It is just possible that I was the cause of the new hive failing (assuming they had a queen, or chance of laying a virgin queen - if I understand right). I'd set the second hive up so it was facing in basically the same direction as the first. Chris told me that this can cause 'drifting' where the bees returning to the hive get blown slightly to one side, try to get into the wrong hive and start fighting; a weaker hive can be destroyed in this way.

Lessons learned!

Thursday, 13 May 2010

Frost!


What a disaster! We had a couple of degrees of frost on Wednesday night, which put paid to all the pumpkins, courgettes, and left most of the sweetcorn looking fairly withered. Bother!

I didn't want C to be too upset, so I portrayed it very much as just something that happens. When I took him down to have a look, I was very proud of him - "Oh dear, Dada, pumpkins gone. Hmm. Plant more?" So we did. Fortunately there's plenty of time until harvest, so we can get a few more seedlings brought on.

Wednesday, 12 May 2010

How to... make a raised bed

I get a lot of inspiration from other blogs, so I hope some of what I learn will be helpful to anyone who finds their way here.

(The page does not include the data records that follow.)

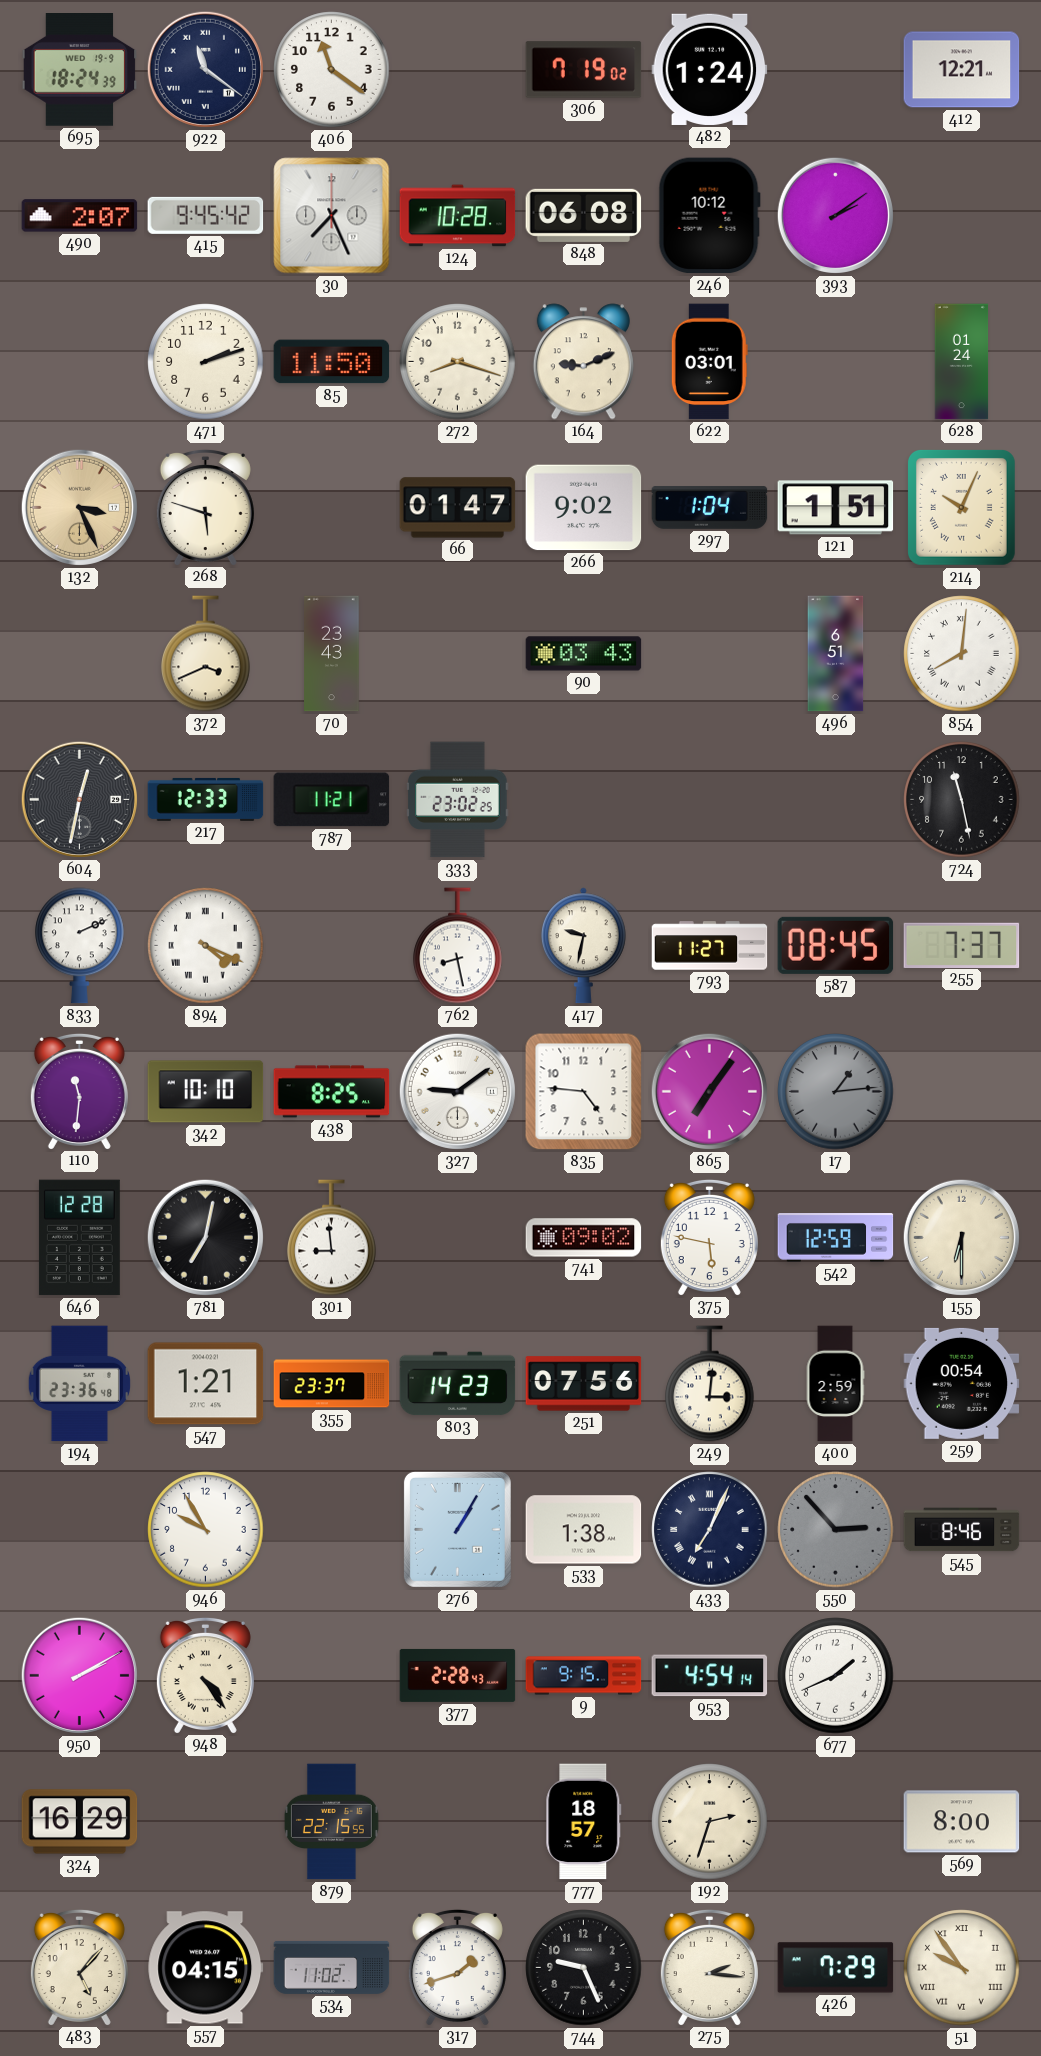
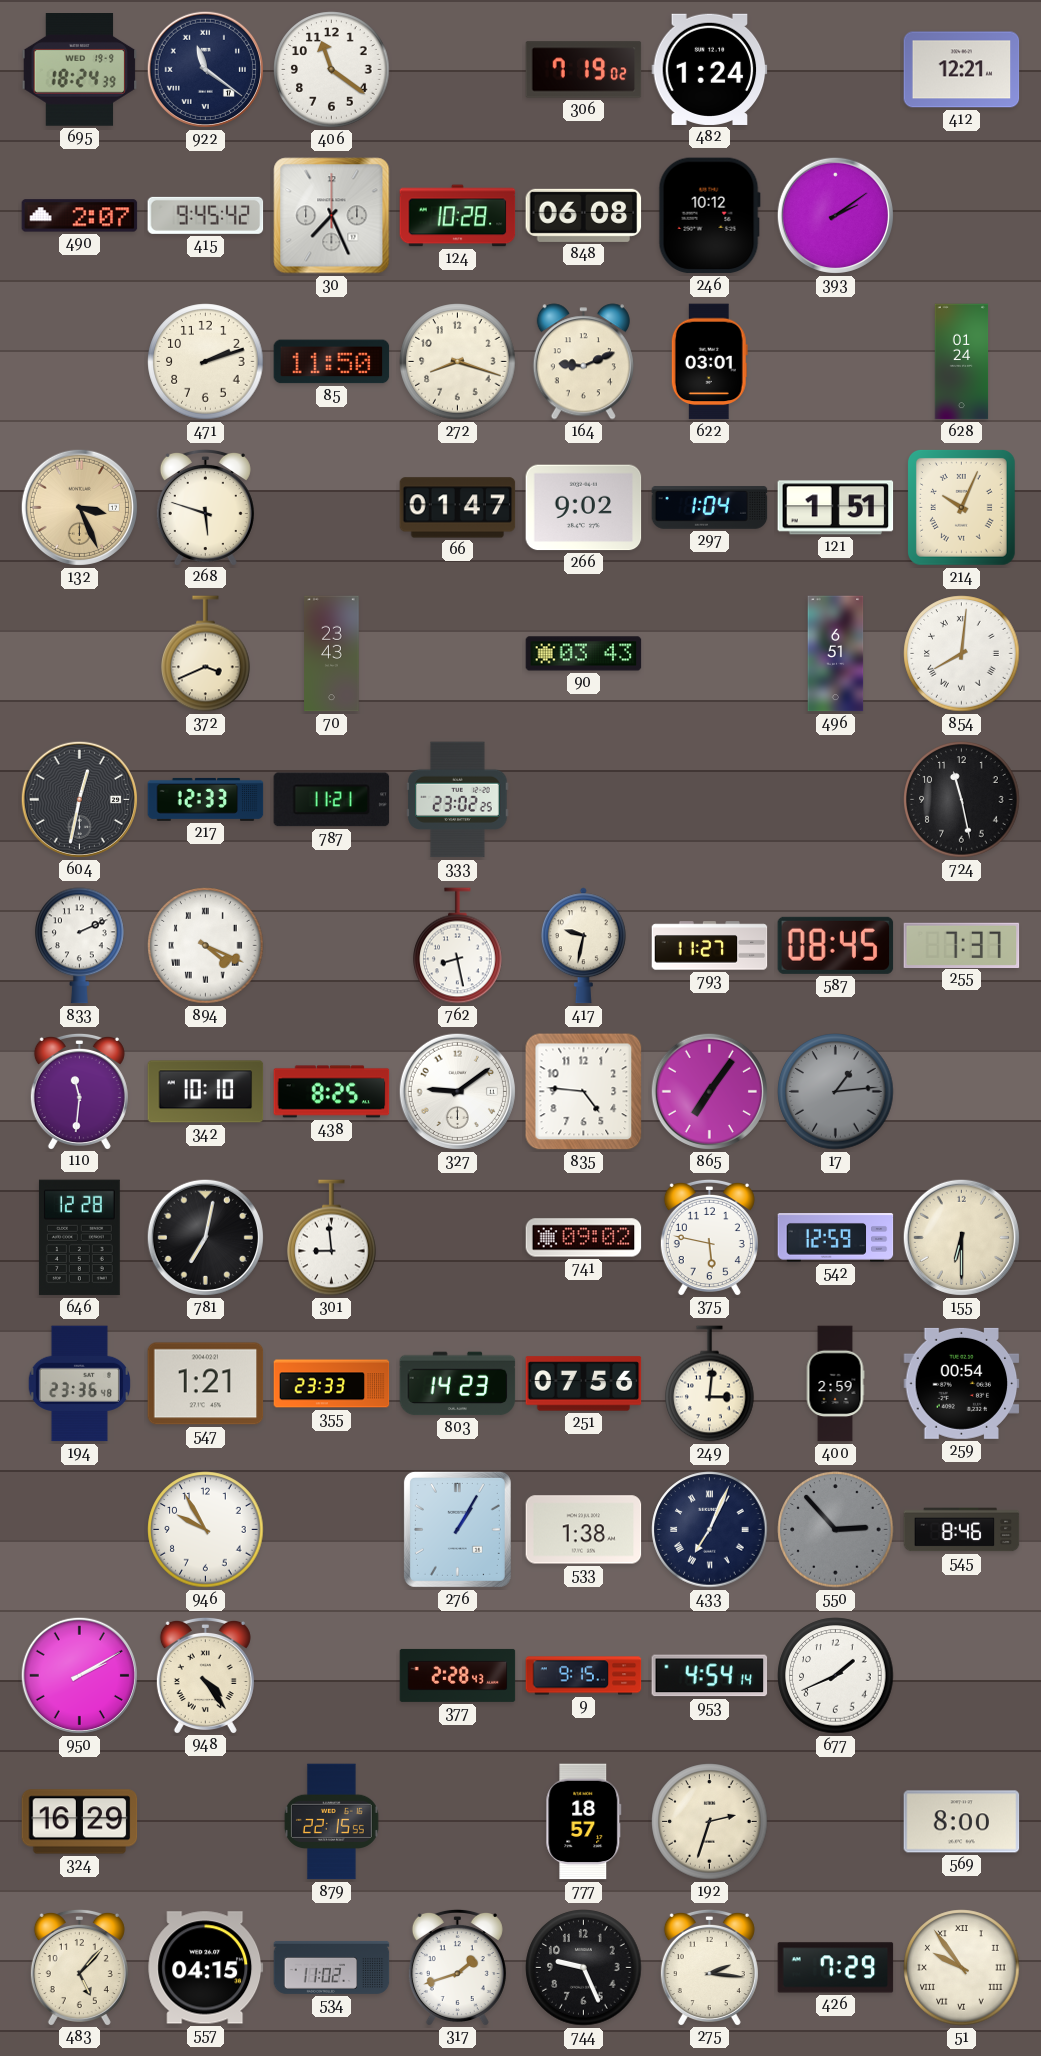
355: 23:37 -> 23:33
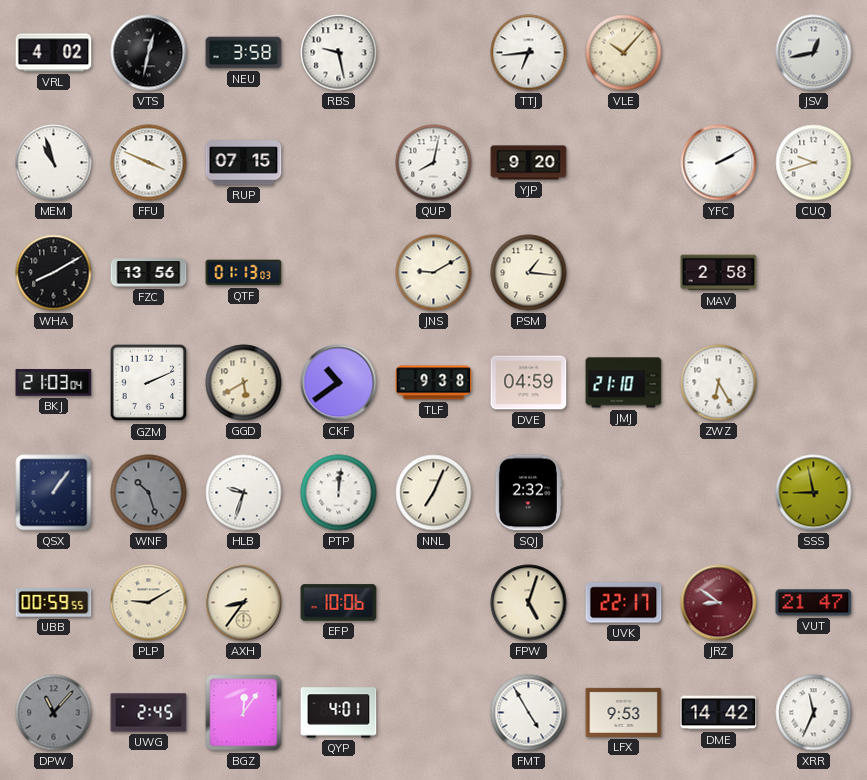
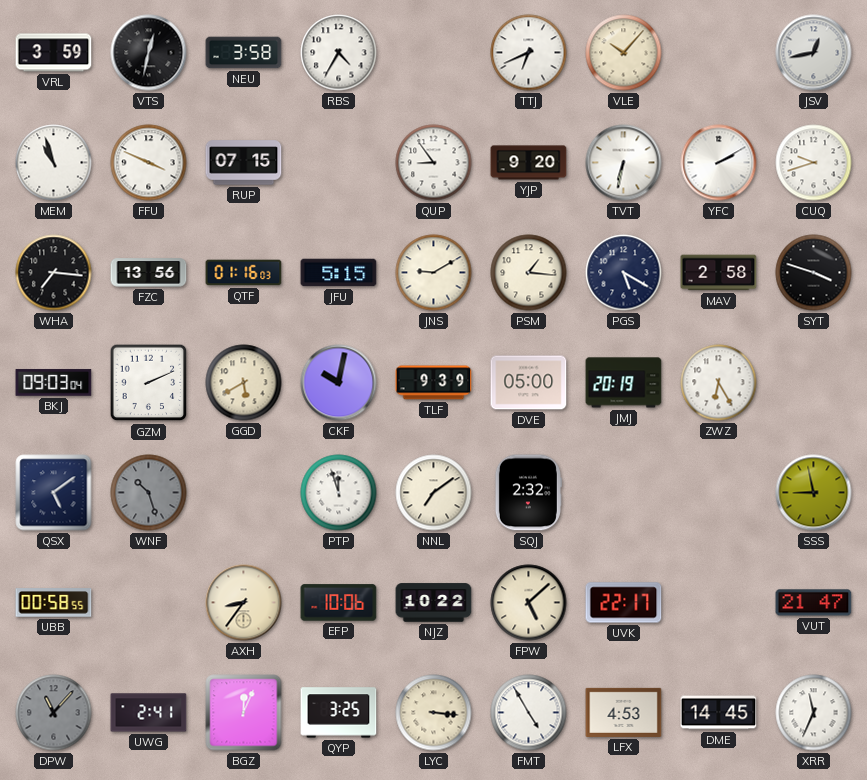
VRL: 4:02 -> 3:59
RBS: 9:28 -> 4:35
TTJ: 6:44 -> 6:41
QUP: 8:02 -> 8:54
TVT: none -> 6:32
WHA: 8:10 -> 7:16
QTF: 01:13 -> 01:16
JFU: none -> 5:15
PGS: none -> 5:20
SYT: none -> 3:48
BKJ: 21:03 -> 09:03
CKF: 10:39 -> 10:02
TLF: 9:38 -> 9:39
DVE: 04:59 -> 05:00
JMJ: 21:10 -> 20:19
QSX: 1:06 -> 5:09
HLB: 9:33 -> none
PTP: 12:01 -> 11:57
NNL: 7:04 -> 7:09
UBB: 00:59 -> 00:58
PLP: 9:10 -> none
NJZ: none -> 10:22
FPW: 5:03 -> 5:08
JRZ: 8:51 -> none
UWG: 2:45 -> 2:41
BGZ: 12:06 -> 12:04
QYP: 4:01 -> 3:25
LYC: none -> 3:16
LFX: 9:53 -> 4:53
DME: 14:42 -> 14:45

Having completed the two main beds, and started to lay bricks as paths between them, it was time to tackle the fruit bed. When fully complete, it will stretch the full length of the plot, but for now it will only be as long as the first plank. Anyway, this is what it looked like after I'd removed four wheelbarrows of brambles and dug the soil over:


Next, I put down and leveled enough sand so that I could put two bricks down at a couple of points along the existing bed. This let me see exactly where to put the new edging of a ten foot length of 6 inch by 1 inch outdoor treated softwood with a two foot long stake of 2" by 2" at each end. Get your builder's mate to check that you've driven each end in evenly to make it level:

"Bubble in lines, Dada!"

The bed finished (for now), with some pathway down alongside (the usual bricks laid on sand), the bed partially filled up with soil, and the blueberry planted. This was an inherited plant so I don't know the variety.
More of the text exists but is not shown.